Monday, September 11, 2017

Talking about the weather

Talking about the weather is usually a clichéd ice-breaker or the subject of banal small talk with strangers. But the weather that we have witnessed recently on the world stage has captivated earnest conversation on a global scale. Hectic floods, storms, and earthquakes have always peppered our news reports, but the images we have seen this past month have felt more like being pepper sprayed.

Adjectives like Category Five and Eight-Point-O have been introduced into the household vocabulary of our children.

Nepal, China, Houston, Florida, Mexico, and other regions have been commandeered as stages for nature’s raging impromptu performance, like a flash mob of terror. The sinister characters–Harvey and Irma–strut and stomp in their deadly rampages, morphing property into detritus and people into refugees.

The sense of foreboding transcends our common acknowledgment of nature’s power and unpredictability.

While some blame a deadbeat Mother Nature, others blame Trump (see actress Jennifer Lawrence’s diatribe), and of course insurance agencies and Calvinists alike drop the whole debacle into a neat “Act of God” pigeon hole, as if that explains it all.

Lately it seems there is something undeniably unnatural about Mother Nature.

But even in the minds of Christians who cherish the doctrine of God’s sovereignty in all matters under the sun, there might linger an unsettling sense that if God is dispensing judgment he’s doing it with a shotgun instead of a sniper rifle. What about all the faithful disciples of Christ who are being unceremoniously ejected from their homes and cities in the same evacuation gridlock as the rest of mankind?

We understand that Christians are not immune to the suffering that comes from this sin-cursed weather system. But we can take comfort in knowing that we, as God’s children, are privy to more than just common grace. We are subject to the ravages of the Curse and we groan under it along with all creation (Rom 8:23), but we are nonetheless privileged to call on our Father, who holds hurricanes in his hand, to preserve us in a special way.

This is our hope: 1 Timothy 4:10 “...we have our hope set on the living God, who is the Savior of all people, especially of those who believe.”

God preserves unbelievers from the full extent of what they deserve in this life while he is preserving us from the same and from all of what we deserve in the next life. This is the good news. Not that we escape the fall-out of earthquakes and hurricanes and floods in this life, but that we completely escape the torrential flood of God’s wrath on judgment day because Jesus bore that justice on himself in the crucifixion.

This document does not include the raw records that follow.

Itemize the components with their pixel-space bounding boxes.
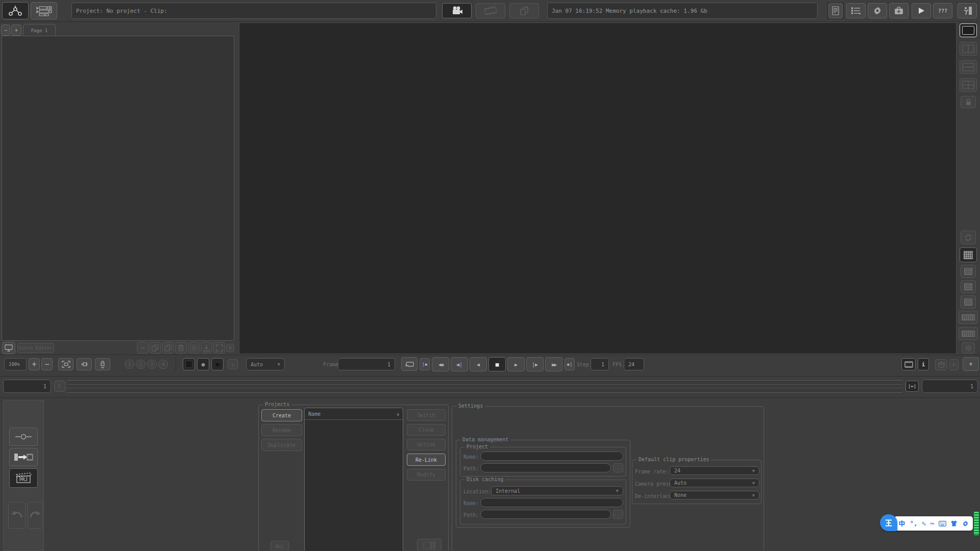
- cache-path-input[interactable]: [480, 510, 611, 519]
- utilities-button[interactable]: [889, 3, 909, 18]
- del-key-button[interactable]: Del: [271, 541, 289, 551]
- expand-view-button[interactable]: [213, 342, 225, 354]
- cache-location-dropdown[interactable]: Internal ▼: [491, 486, 623, 495]
- fit-image-button[interactable]: [58, 358, 74, 370]
- swatch-black-dot-button[interactable]: ●: [211, 358, 224, 370]
- cache-path-browse-button[interactable]: ...: [613, 510, 623, 519]
- add-page-button[interactable]: +: [11, 24, 21, 36]
- main-viewport[interactable]: [239, 22, 957, 354]
- ime-settings-button[interactable]: [962, 520, 969, 527]
- paste-button[interactable]: [150, 342, 161, 354]
- sort-ascending-icon[interactable]: ▲: [397, 412, 399, 416]
- ime-handwriting-button[interactable]: ✎: [921, 519, 925, 528]
- layout-quad-button[interactable]: [960, 78, 977, 92]
- relink-project-button[interactable]: Re-Link: [407, 454, 446, 466]
- ime-skin-button[interactable]: [950, 520, 958, 527]
- curve-editor-button[interactable]: Curve Editor: [17, 343, 54, 353]
- prev-frame-button[interactable]: ◀|: [451, 357, 468, 371]
- zoom-level-field[interactable]: 100%: [4, 358, 27, 370]
- playback-button[interactable]: [912, 3, 931, 18]
- layout-2row-button[interactable]: [960, 60, 977, 74]
- timeline-track[interactable]: [67, 380, 902, 393]
- fit-range-button[interactable]: |↔|: [905, 381, 919, 392]
- ime-punctuation-button[interactable]: °,: [910, 520, 917, 527]
- switch-project-button[interactable]: Switch: [407, 409, 446, 421]
- node-graph-button[interactable]: [2, 2, 29, 19]
- view-preset-2-button[interactable]: 2: [136, 360, 145, 369]
- goto-end-button[interactable]: ◆|: [565, 358, 575, 370]
- node-graph-panel[interactable]: [2, 36, 234, 341]
- fast-forward-button[interactable]: ▶▶: [545, 357, 562, 371]
- rewind-button[interactable]: ◀◀: [432, 357, 449, 371]
- note-button[interactable]: N: [226, 344, 234, 352]
- rename-project-button[interactable]: Rename: [261, 424, 302, 436]
- grid-add-button[interactable]: +: [961, 265, 976, 278]
- frame-input[interactable]: 1: [338, 358, 395, 370]
- swatch-dark-button[interactable]: [183, 358, 195, 370]
- remove-page-button[interactable]: −: [1, 24, 10, 36]
- camera-preset-dropdown[interactable]: Auto ▼: [670, 479, 760, 487]
- ime-chinese-mode-button[interactable]: [898, 520, 905, 527]
- copy-button[interactable]: [162, 342, 174, 354]
- fps-input[interactable]: 24: [624, 358, 644, 370]
- lock-layout-button[interactable]: [961, 96, 976, 108]
- timeline-c-button[interactable]: C: [54, 381, 65, 392]
- clip-library-button[interactable]: [417, 539, 442, 551]
- zoom-out-button[interactable]: −: [41, 358, 53, 370]
- clip-document-button[interactable]: [509, 3, 539, 18]
- view-preset-1-button[interactable]: 1: [125, 360, 134, 369]
- cache-name-input[interactable]: [480, 498, 623, 507]
- ime-screenshot-button[interactable]: ✂: [930, 519, 934, 528]
- ime-keyboard-button[interactable]: [939, 521, 946, 527]
- dim-display-button[interactable]: [962, 342, 975, 354]
- unlink-project-button[interactable]: Unlink: [407, 439, 446, 450]
- create-project-button[interactable]: Create: [261, 409, 302, 421]
- name-column-header[interactable]: Name: [308, 411, 321, 417]
- projects-list-header[interactable]: Name ▲: [305, 408, 403, 420]
- delete-button[interactable]: [175, 342, 187, 354]
- ime-logo-bubble[interactable]: [880, 514, 897, 531]
- project-path-input[interactable]: [480, 463, 611, 472]
- clip-info-button[interactable]: [901, 358, 916, 370]
- menu-list-button[interactable]: [846, 3, 866, 18]
- deinterlace-dropdown[interactable]: None ▼: [670, 491, 760, 499]
- proxy-grid-button[interactable]: [960, 247, 977, 262]
- preferences-button[interactable]: [868, 3, 887, 18]
- fit-height-button[interactable]: [95, 358, 110, 370]
- redo-button[interactable]: [28, 502, 43, 529]
- view-preset-3-button[interactable]: 3: [147, 360, 157, 369]
- zoom-in-button[interactable]: +: [29, 358, 40, 370]
- stop-button[interactable]: ■: [488, 357, 506, 371]
- swatch-gray-dot-button[interactable]: ●: [197, 358, 209, 370]
- view-preset-4-button[interactable]: 4: [158, 360, 168, 369]
- 3d-view-button[interactable]: [935, 359, 947, 370]
- fit-width-button[interactable]: [77, 358, 92, 370]
- swatch-diamond-button[interactable]: ◇: [228, 359, 238, 369]
- filmstrip-mode-button[interactable]: [476, 3, 505, 18]
- timeline-end-input[interactable]: 1: [922, 380, 978, 393]
- proxy-toggle-button[interactable]: P: [949, 359, 959, 370]
- loop-mode-button[interactable]: [401, 357, 418, 371]
- grid-plain-button[interactable]: [961, 295, 976, 309]
- info-overlay-button[interactable]: i: [918, 358, 929, 370]
- frame-rate-dropdown[interactable]: 24 ▼: [670, 466, 760, 475]
- layout-1up-button[interactable]: [960, 23, 977, 37]
- projects-list[interactable]: Name ▲: [304, 408, 403, 551]
- system-tray-indicator[interactable]: [974, 512, 979, 535]
- help-button[interactable]: ???: [933, 3, 952, 18]
- import-button[interactable]: [9, 448, 38, 466]
- goto-start-button[interactable]: |◆: [420, 358, 430, 370]
- next-frame-button[interactable]: |▶: [526, 357, 544, 371]
- tab-page-1[interactable]: Page 1: [23, 24, 56, 37]
- select-group-button[interactable]: [188, 342, 200, 354]
- controls-button[interactable]: [9, 428, 38, 446]
- duplicate-project-button[interactable]: Duplicate: [261, 439, 302, 451]
- camera-mode-button[interactable]: [442, 3, 472, 18]
- timeline-start-input[interactable]: 1: [3, 380, 51, 393]
- project-clip-field[interactable]: Project: No project - Clip:: [71, 3, 436, 19]
- refresh-proxies-button[interactable]: [961, 231, 976, 244]
- modify-project-button[interactable]: Modify: [407, 469, 446, 481]
- cut-button[interactable]: ✂: [137, 342, 149, 354]
- project-name-input[interactable]: [480, 452, 623, 461]
- grid-remove-button[interactable]: −: [961, 280, 976, 293]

So, in the midst of the temporal trauma we undergo along with the rest of the world, we can confidently cling to the knowledge that we are special to our God.

The Prophet Malachi paints a beautiful picture of God’s love for us:

“Then those who feared the Lord spoke with one another. The Lord paid attention and heard them, and a book of remembrance was written before him of those who feared the Lord and esteemed his name,” (Mal 3:16).

This huddled mass of holy ones was quivering in fear as they lived through the judgment of God on an apostate Judah. But God heard them. He knew each one’s name. He opened a book of remembrance and inscribed each of their names and promised to spare them as a man spares his son, What a picturesque promise of God’s keen awareness of the plight his precious ones are enduring.

Whatever your view is of the why of these disasters–natural, unnatural, or supernatural– you need to know that eternity is awaiting us all. And Jesus is our only refuge. It is only through his atoning work that we can call upon God as our Savior, and be clutched to his bosom like a boy held fast by his father.

The worldwide Church is in prayer for all people affected by these catastrophes, and especially for believers.